__Dataset items__:
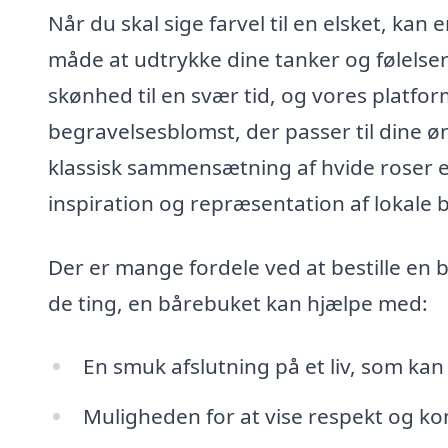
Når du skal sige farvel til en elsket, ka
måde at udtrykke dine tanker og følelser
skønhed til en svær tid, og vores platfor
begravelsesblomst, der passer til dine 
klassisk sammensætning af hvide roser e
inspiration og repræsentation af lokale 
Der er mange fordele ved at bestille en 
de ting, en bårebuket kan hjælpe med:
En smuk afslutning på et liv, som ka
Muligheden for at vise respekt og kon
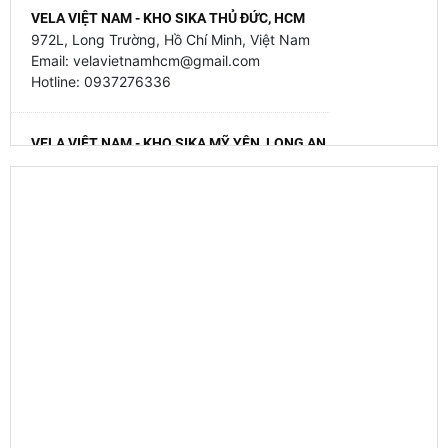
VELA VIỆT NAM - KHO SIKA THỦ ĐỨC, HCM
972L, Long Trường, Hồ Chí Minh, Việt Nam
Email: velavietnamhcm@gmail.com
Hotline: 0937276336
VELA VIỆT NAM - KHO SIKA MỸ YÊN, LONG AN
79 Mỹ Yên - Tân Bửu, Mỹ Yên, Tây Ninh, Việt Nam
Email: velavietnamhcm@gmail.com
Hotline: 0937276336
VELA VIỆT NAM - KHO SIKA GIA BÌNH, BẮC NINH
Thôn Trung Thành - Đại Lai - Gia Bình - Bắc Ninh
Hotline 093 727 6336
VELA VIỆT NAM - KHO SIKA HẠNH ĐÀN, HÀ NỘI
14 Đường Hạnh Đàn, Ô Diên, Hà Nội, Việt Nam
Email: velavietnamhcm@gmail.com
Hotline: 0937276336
* * *
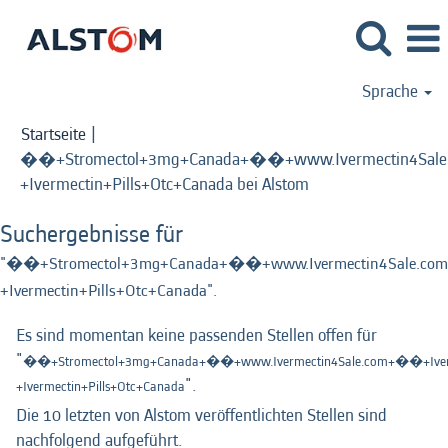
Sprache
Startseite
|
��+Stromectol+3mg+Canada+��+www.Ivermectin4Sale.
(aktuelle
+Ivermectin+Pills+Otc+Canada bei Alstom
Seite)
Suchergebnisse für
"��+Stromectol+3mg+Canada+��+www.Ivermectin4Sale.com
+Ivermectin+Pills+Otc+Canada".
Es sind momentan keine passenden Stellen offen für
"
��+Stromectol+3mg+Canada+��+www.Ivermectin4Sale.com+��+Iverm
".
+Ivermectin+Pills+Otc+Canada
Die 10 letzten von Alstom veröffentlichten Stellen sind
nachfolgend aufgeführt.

__GOAL OF THE EXERCISE__: Some of the data mentions "Canada". Copy every line where it does.

__ANSWER TO THIS PROBLEM__:
��+Stromectol+3mg+Canada+��+www.Ivermectin4Sale.
+Ivermectin+Pills+Otc+Canada bei Alstom
"��+Stromectol+3mg+Canada+��+www.Ivermectin4Sale.com
+Ivermectin+Pills+Otc+Canada".
��+Stromectol+3mg+Canada+��+www.Ivermectin4Sale.com+��+Iverm
+Ivermectin+Pills+Otc+Canada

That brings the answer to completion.